Yara Mowafy was standing in line at the George Mason University campus food court in Fairfax, VA and people kept trying to buy her lunch. She found out it was because when meal plans go unused, they remain unused. This led her to discover that there were hungry college students on her campus and Pop-up Pantry was born. Pop-up Pantry has regularly served more than sixty students, and influenced what is now a network of food pantries at a number of universities. Lesson: One person with curiosity and action has immeasurable impact.

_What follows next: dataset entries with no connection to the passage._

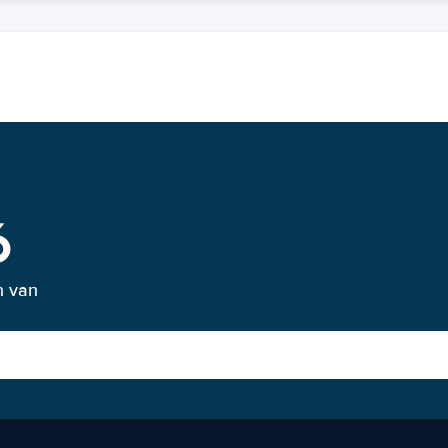
ó
n van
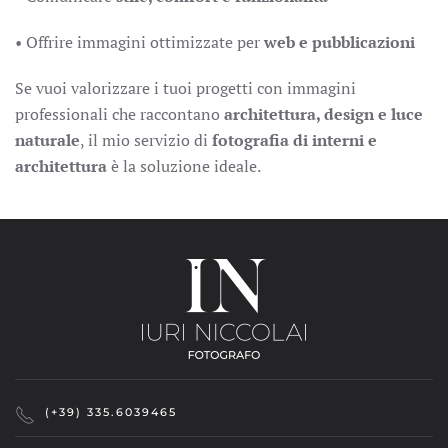
• Offrire immagini ottimizzate per
web e pubblicazioni
Se vuoi valorizzare i tuoi progetti con immagini
professionali che raccontano
architettura, design
e luce
naturale
, il mio servizio di
fotografia di interni e
architettura
è la soluzione ideale.
(+39) 335.6039465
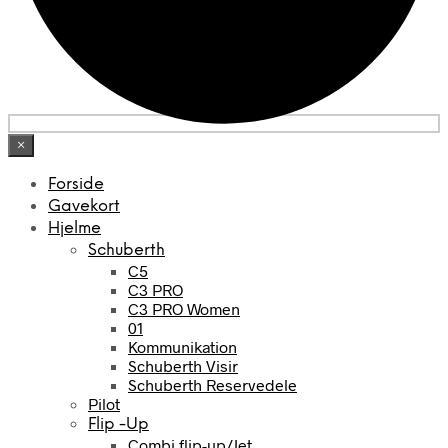
×
Forside
Gavekort
Hjelme
Schuberth
C5
C3 PRO
C3 PRO Women
01
Kommunikation
Schuberth Visir
Schuberth Reservedele
Pilot
Flip -Up
Combi flip-up/Jet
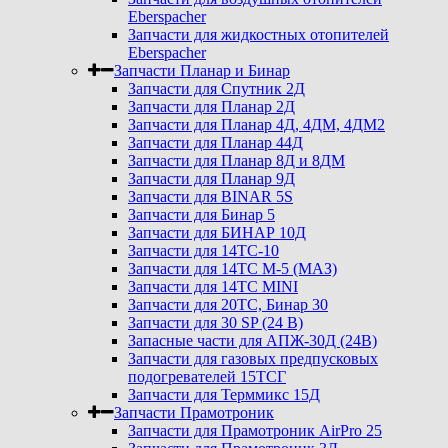
Eberspacher
Запчасти для жидкостных отопителей
Eberspacher
Запчасти Планар и Бинар
Запчасти для Спутник 2Д
Запчасти для Планар 2Д
Запчасти для Планар 4Д, 4ДМ, 4ДМ2
Запчасти для Планар 44Д
Запчасти для Планар 8Д и 8ДМ
Запчасти для Планар 9Д
Запчасти для BINAR 5S
Запчасти для Бинар 5
Запчасти для БИНАР 10Д
Запчасти для 14ТС-10
Запчасти для 14ТС М-5 (МАЗ)
Запчасти для 14ТС MINI
Запчасти для 20ТС, Бинар 30
Запчасти для 30 SP (24 В)
Запасные части для АПЖ-30Д (24В)
Запчасти для газовых предпусковых
подогревателей 15ТСГ
Запчасти для Терммикс 15Д
Запчасти Прамотроник
Запчасти для Прамотроник AirPro 25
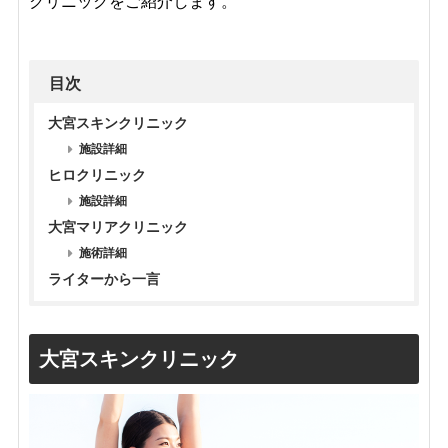
クリニックをご紹介します。
目次
大宮スキンクリニック
施設詳細
ヒロクリニック
施設詳細
大宮マリアクリニック
施術詳細
ライターから一言
大宮スキンクリニック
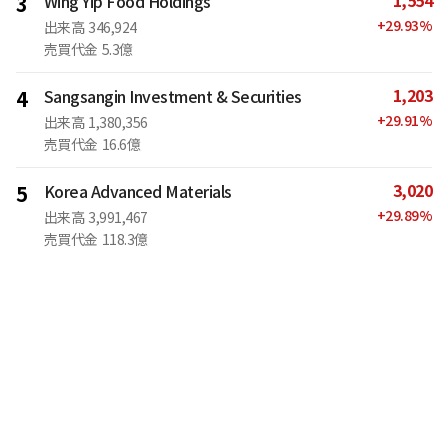
1,554
3
Wing Yip Food Holdings
+
29.93
%
出来高
346,924
売買代金
5.3億
1,203
4
Sangsangin Investment & Securities
+
29.91
%
出来高
1,380,356
売買代金
16.6億
3,020
5
Korea Advanced Materials
+
29.89
%
出来高
3,991,467
売買代金
118.3億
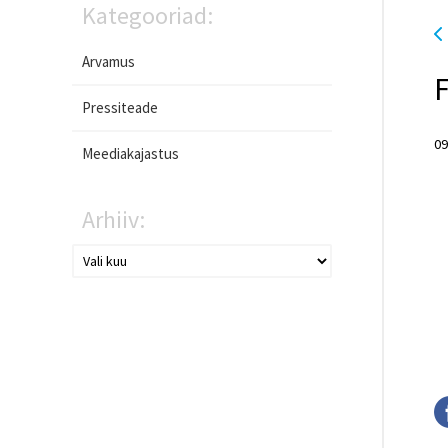
Kategooriad:
Arvamus
F
Pressiteade
09
Meediakajastus
Arhiiv:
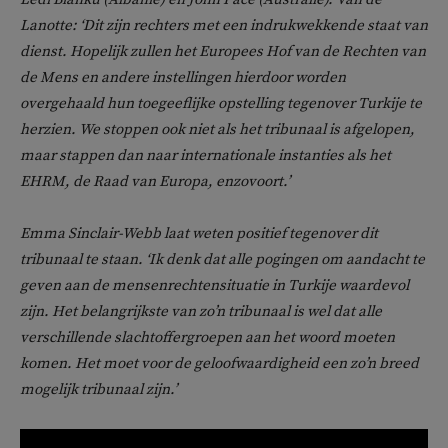
Lanotte: ‘Dit zijn rechters met een indrukwekkende staat van
dienst. Hopelijk zullen het Europees Hof van de Rechten van
de Mens en andere instellingen hierdoor worden
overgehaald hun toegeeflijke opstelling tegenover Turkije te
herzien. We stoppen ook niet als het tribunaal is afgelopen,
maar stappen dan naar internationale instanties als het
EHRM, de Raad van Europa, enzovoort.’
Emma Sinclair-Webb laat weten positief tegenover dit
tribunaal te staan. ‘Ik denk dat alle pogingen om aandacht te
geven aan de mensenrechtensituatie in Turkije waardevol
zijn. Het belangrijkste van zo’n tribunaal is wel dat alle
verschillende slachtoffergroepen aan het woord moeten
komen. Het moet voor de geloofwaardigheid een zo’n breed
mogelijk tribunaal zijn.’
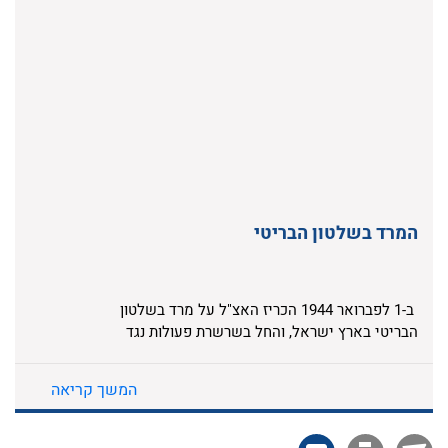
המרד בשלטון הבריטי
ב-1 לפברואר 1944 הכריז האצ"ל על מרד בשלטון
הבריטי בארץ ישראל, והחל בשרשרת פעולות נגד
מוסדות המנדט. המרד היה לביטוי מעשי וחד של
תורתו של מנהיג התנועה הרביזיוניסטית, זאב
המשך קריאה
ז'בוטינסקי. האצ"ל הוביל את המרד מתוך אמונתו
בחשיבות הכלי הצבאי במאבק לריבונות יהודית
בארץ ישראל. יחד עם זה האמינו לוחמי ומפקדי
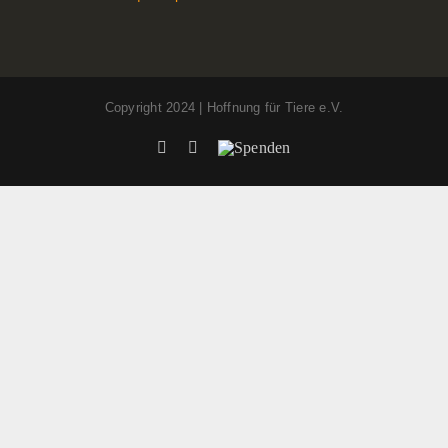
Copyright 2024 | Hoffnung für Tiere e.V.
Facebook
Instagram
Spenden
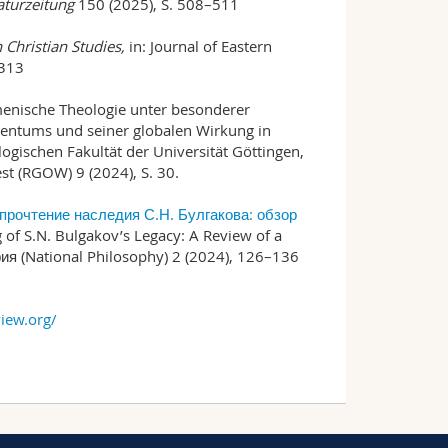
aturzeitung
150 (2025), S. 508–511
n Christian Studies,
in: Journal of Eastern
–313
menische Theologie unter besonderer
entums und seiner globalen Wirkung in
gischen Fakultät der Universität Göttingen,
est (RGOW) 9 (2024), S. 30.
прочтение наследия С.Н. Булгакова: обзор
of S.N. Bulgakov’s Legacy: A Review of a
я (National Philosophy) 2 (2024), 126–136
view.org/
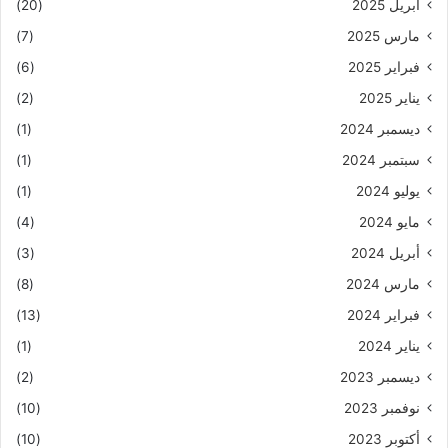
أبريل 2025
(20)
مارس 2025
(7)
فبراير 2025
(6)
يناير 2025
(2)
ديسمبر 2024
(1)
سبتمبر 2024
(1)
يوليو 2024
(1)
مايو 2024
(4)
أبريل 2024
(3)
مارس 2024
(8)
فبراير 2024
(13)
يناير 2024
(1)
ديسمبر 2023
(2)
نوفمبر 2023
(10)
أكتوبر 2023
(10)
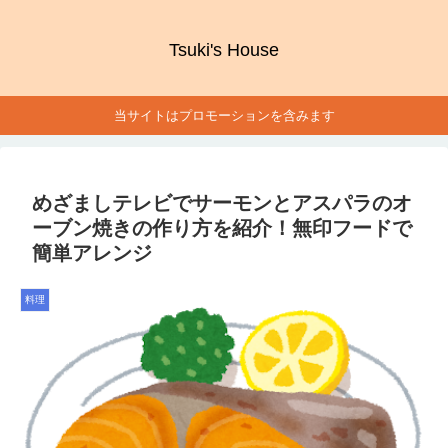
Tsuki's House
当サイトはプロモーションを含みます
めざましテレビでサーモンとアスパラのオ
ーブン焼きの作り方を紹介！無印フードで
簡単アレンジ
料理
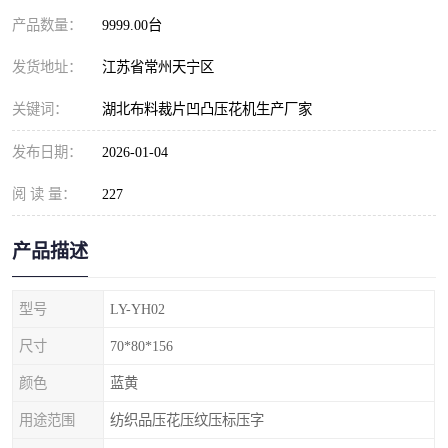
产品数量：
9999.00台
发货地址：
江苏省常州天宁区
关键词：
湖北布料裁片凹凸压花机生产厂家
发布日期：
2026-01-04
阅 读 量：
227
产品描述
型号
LY-YH02
尺寸
70*80*156
颜色
蓝黄
用途范围
纺织品压花压纹压标压字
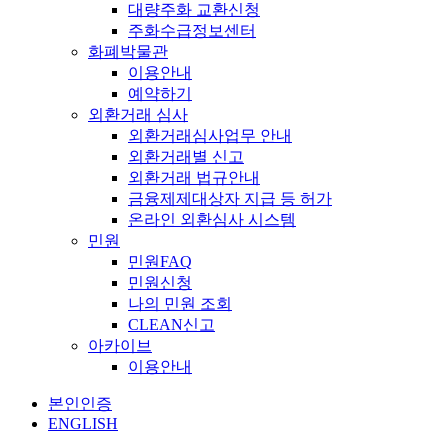
대량주화 교환신청
주화수급정보센터
화폐박물관
이용안내
예약하기
외환거래 심사
외환거래심사업무 안내
외환거래별 신고
외환거래 법규안내
금융제제대상자 지급 등 허가
온라인 외환심사 시스템
민원
민원FAQ
민원신청
나의 민원 조회
CLEAN신고
아카이브
이용안내
본인인증
ENGLISH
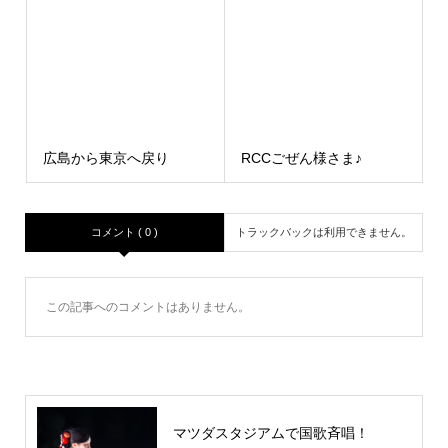
広島から東京へ戻り
RCCごぜん様さま♪
コメント ( 0 )
トラックバックは利用できません。
この記事へのコメントはありません。
マツダスタジアムで国歌斉唱！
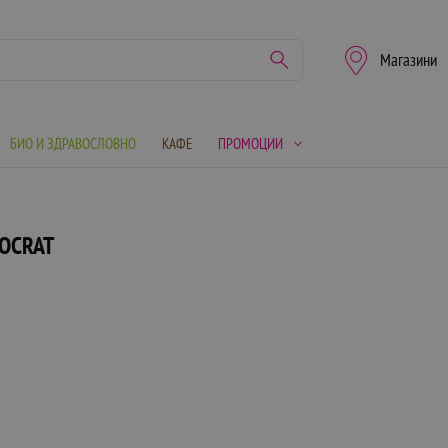
Магазини
БИО И ЗДРАВОСЛОВНО
КАФЕ
ПРОМОЦИИ
TOCRAT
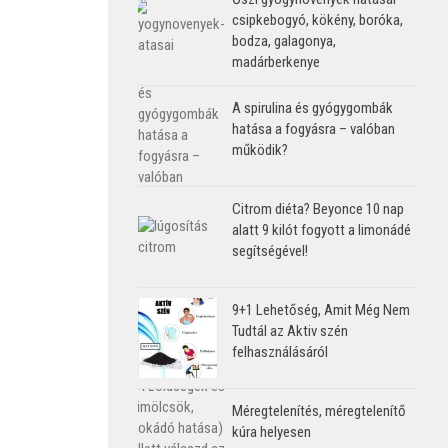
csipkebogyó, kökény, boróka,
bodza, galagonya,
madárberkenye
A spirulina és gyógygombák
hatása a fogyásra – valóban
működik?
Citrom diéta? Beyonce 10 nap
alatt 9 kilót fogyott a limonádé
segítségével!
9+1 Lehetőség, Amit Még Nem
Tudtál az Aktiv szén
felhasználásáról
Méregtelenítés, méregtelenítő
kúra helyesen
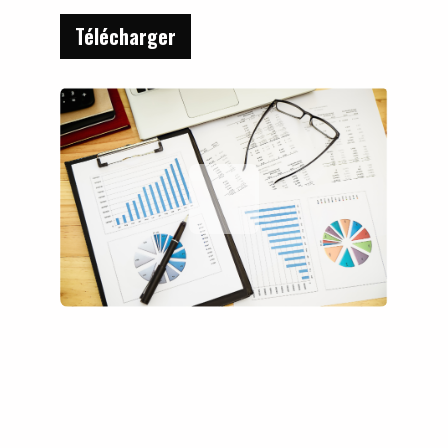
Télécharger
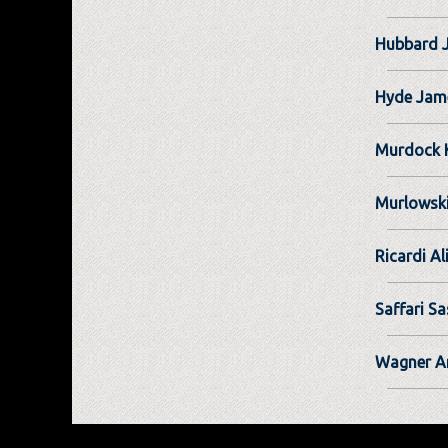
Hubbard 
Hyde Jam
Murdock K
Murlowsk
Ricardi Al
Saffari S
Wagner A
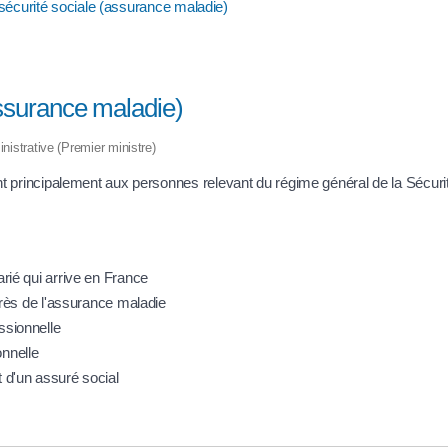
la sécurité sociale (assurance maladie)
(assurance maladie)
inistrative (Premier ministre)
 principalement aux personnes relevant du régime général de la Sécurité 
arié qui arrive en France
uprès de l'assurance maladie
ssionnelle
onnelle
t d'un assuré social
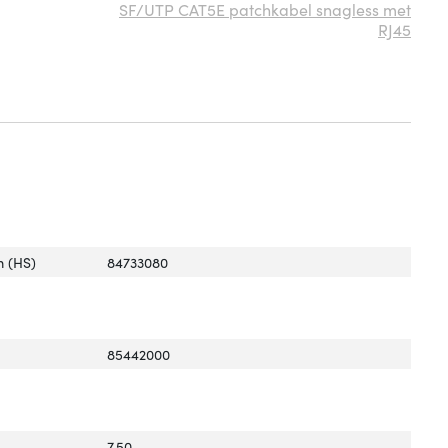
SF/UTP CAT5E patchkabel snagless met
RJ45
 (HS)
84733080
85442000
7.50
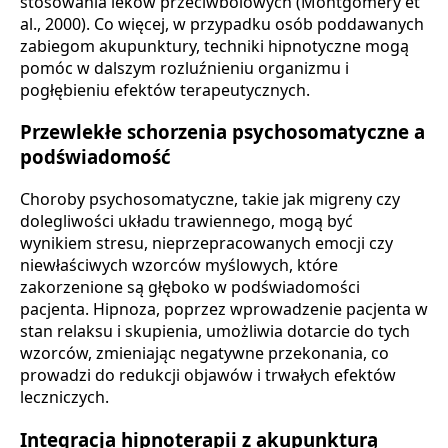
stosowania leków przeciwbólowych (Montgomery et
al., 2000). Co więcej, w przypadku osób poddawanych
zabiegom akupunktury, techniki hipnotyczne mogą
pomóc w dalszym rozluźnieniu organizmu i
pogłębieniu efektów terapeutycznych.
Przewlekłe schorzenia psychosomatyczne a
podświadomość
Choroby psychosomatyczne, takie jak migreny czy
dolegliwości układu trawiennego, mogą być
wynikiem stresu, nieprzepracowanych emocji czy
niewłaściwych wzorców myślowych, które
zakorzenione są głęboko w podświadomości
pacjenta. Hipnoza, poprzez wprowadzenie pacjenta w
stan relaksu i skupienia, umożliwia dotarcie do tych
wzorców, zmieniając negatywne przekonania, co
prowadzi do redukcji objawów i trwałych efektów
leczniczych.
Integracja hipnoterapii z akupunkturą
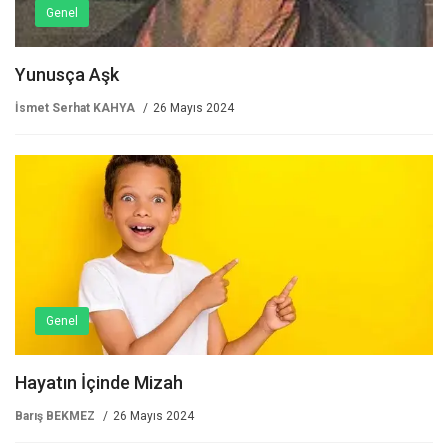
Genel
Yunusça Aşk
İsmet Serhat KAHYA
26 Mayıs 2024
Genel
Hayatın İçinde Mizah
Barış BEKMEZ
26 Mayıs 2024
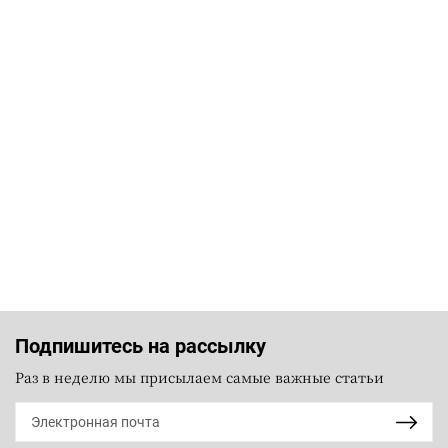
Подпишитесь на рассылку
Раз в неделю мы присылаем самые важные статьи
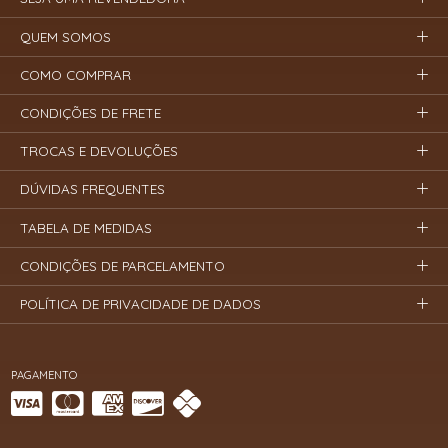
QUEM SOMOS
COMO COMPRAR
CONDIÇÕES DE FRETE
TROCAS E DEVOLUÇÕES
DÚVIDAS FREQUENTES
TABELA DE MEDIDAS
CONDIÇÕES DE PARCELAMENTO
POLÍTICA DE PRIVACIDADE DE DADOS
PAGAMENTO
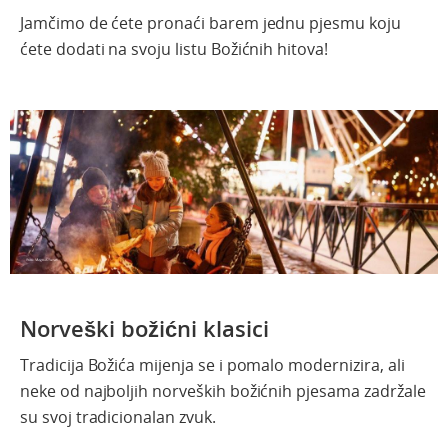
Jamčimo
de
ćete
pronaći
barem
jednu
pjesmu
koju
ćete
dodati
na
svoju
listu
Božićnih
hitova!
Norveški božićni klasici
Tradicija
Božića
mijenja
se i
pomalo
modernizira
, ali
neke
od
najboljih
norveških
božićnih
pjesama
zadržale
su
svoj
tradicional
an
zvuk
.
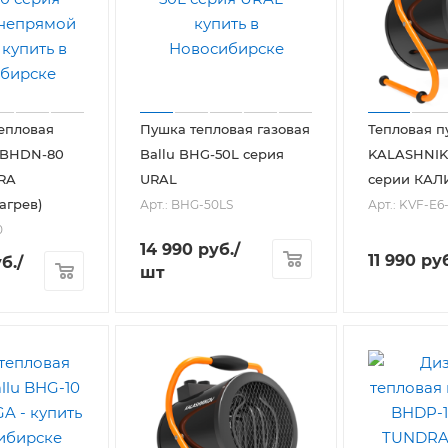
епловая
Пушка тепловая газовая
Тепловая п
 BHDN-80
Ballu BHG-50L серия
KALASHNIKO
RA
URAL
серии КАЛ
агрев)
Арт.: BHG-50LS
Арт.: KVF-E6-
0
14 990
руб.
/
11 990
руб
б.
/
шт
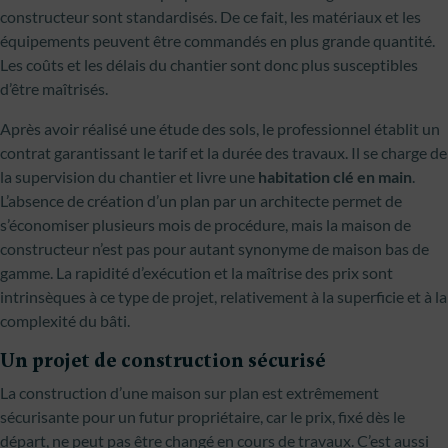
constructeur sont standardisés. De ce fait, les matériaux et les
équipements peuvent être commandés en plus grande quantité.
Les coûts et les délais du chantier sont donc plus susceptibles
d’être maîtrisés.
Après avoir réalisé une étude des sols, le professionnel établit un
contrat garantissant le tarif et la durée des travaux. Il se charge de
la supervision du chantier et livre une
habitation clé en main
.
L’absence de création d’un plan par un architecte permet de
s’économiser plusieurs mois de procédure, mais la maison de
constructeur n’est pas pour autant synonyme de maison bas de
gamme. La rapidité d’exécution et la maîtrise des prix sont
intrinsèques à ce type de projet, relativement à la superficie et à la
complexité du bâti.
Un projet de construction sécurisé
La construction d’une maison sur plan est extrêmement
sécurisante pour un futur propriétaire, car le prix, fixé dès le
départ, ne peut pas être changé en cours de travaux. C’est aussi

APTS uses plastic bins from Target to pick up food donations on a weekly basis. We regularly brought the donation to CCNV—the single largest shelter in Washington DC. The first few times we went, residents and folks on the street asked us if we needed the bins. Our reply was that we needed them to get the bread. On about the 4th visit, after a couple of people had asked about the containers, I asked one of them why he was interested in it. He replied, “I need something for my stuff.” I gave him the container. We explained this to the managers of Target and they agreed to donate the money for the plastic tubs. We thought homeless, hungry people would really appreciate the delicious pastries and breads—and they do eat it all—but what they really wanted and needed were containers for their belongings. Lesson: listen to your clients and give them what they need, not just what you think they need.